You carry the risk if your customer doesn't pay the invoice at all! The factor will start charging you a higher interest rate if your customer doesn't pay on time, for instance taking over 60 days to settle the invoice. After 90 days, the factor will want to be paid in full! The good news is that debtor financiers usually have good systems for checking creditworthiness - and will check out any new clients you get, thereby reducing the risk of non-payment.
The cost of factoring
There are two types of fees involved in factoring:
A prime-linked interest rate: You get charged an interest rate on the money you borrow (usually only for the portion of the money that you use).
Administration fee: This is worked out as a percentage of the value of the invoice - but with a minimum monthly fee of approximately R7 500.
This might seem like a steep admin fee, but remember that you will have cash on hand to pay your suppliers early.
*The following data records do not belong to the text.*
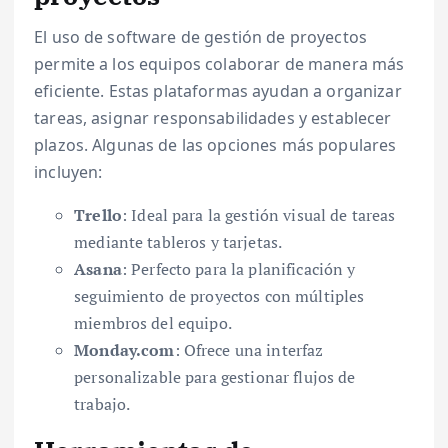
El uso de software de gestión de proyectos
permite a los equipos colaborar de manera más
eficiente. Estas plataformas ayudan a organizar
tareas, asignar responsabilidades y establecer
plazos. Algunas de las opciones más populares
incluyen:
Trello
: Ideal para la gestión visual de tareas
mediante tableros y tarjetas.
Asana
: Perfecto para la planificación y
seguimiento de proyectos con múltiples
miembros del equipo.
Monday.com
: Ofrece una interfaz
personalizable para gestionar flujos de
trabajo.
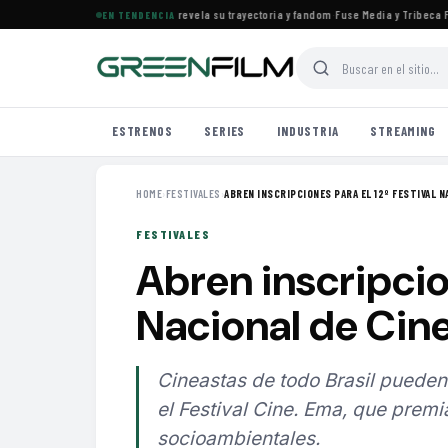
 el documental de KATSEYE que revela su trayectoria y fandom
·
Fuse Media y Tribeca Film
EN TENDENCIA
ESTRENOS
SERIES
INDUSTRIA
STREAMING
HOME
›
FESTIVALES
›
ABREN INSCRIPCIONES PARA EL 12º FESTIVAL NA
FESTIVALES
Abren inscripcion
Nacional de Cin
Cineastas de todo Brasil pueden 
el Festival Cine. Ema, que prem
socioambientales.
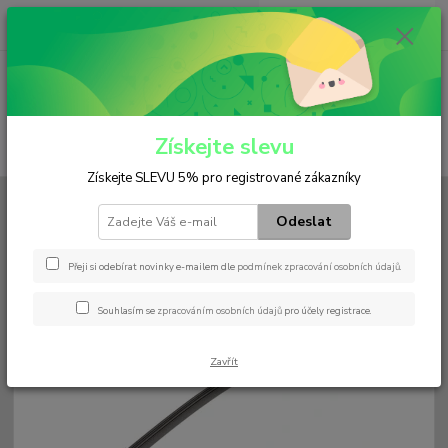
0
ks
+420 602 552 766
CZK
za
0 Kč
(Po-Pá, 6:30-15 hod.)
Menu
Získejte slevu
Hledat
Získejte SLEVU 5% pro registrované zákazníky
Úvod
Stěrače
Ploché
VALEO
Valeo 475mm
Odeslat
Valeo 475mm
Přeji si odebírat novinky e-mailem dle
podmínek zpracování osobních údajů
.
Souhlasím se
zpracováním osobních údajů
pro účely registrace.
Zavřít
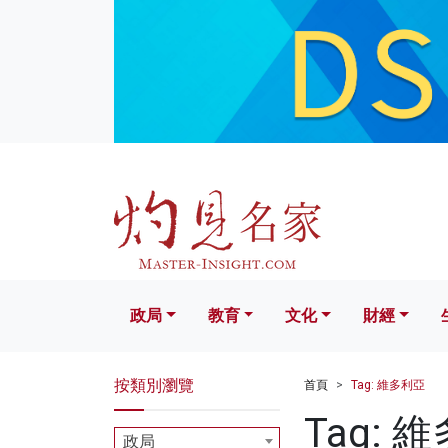
政局
教育
文化
財經
生活
政局
教育
文化
財經
按類別瀏覽
首頁
Tag: 維多利亞
Tag: 
政局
This means you can get, or ask for, a discount for settling your supplier invoices sooner than required. Factoring can be an option to explore if you generate a high monthly turnover and don’t have the administrative systems in place to manage debtors. If you have negotiated good supplier discounts for early payments, then you benefit even more.
In this type of debtor finance, the lender doesn't take over the administration of the business' invoices (which happens in factoring). You are still in charge of making sure your invoice system is working efficiently—your invoices go out, statements are sent, invoices are paid on time, etc. However, most debtor financiers will insist that a separate bank account is opened to collect the payments that are being used for invoice discounting. This way they can monitor the collection of payments and will deduct their fees from this account.
The lender will lend you up to 80% of the amount in the debtors’ book (invoices). The percentage lent varies from financier to financier and is often linked to the total size of the invoice book.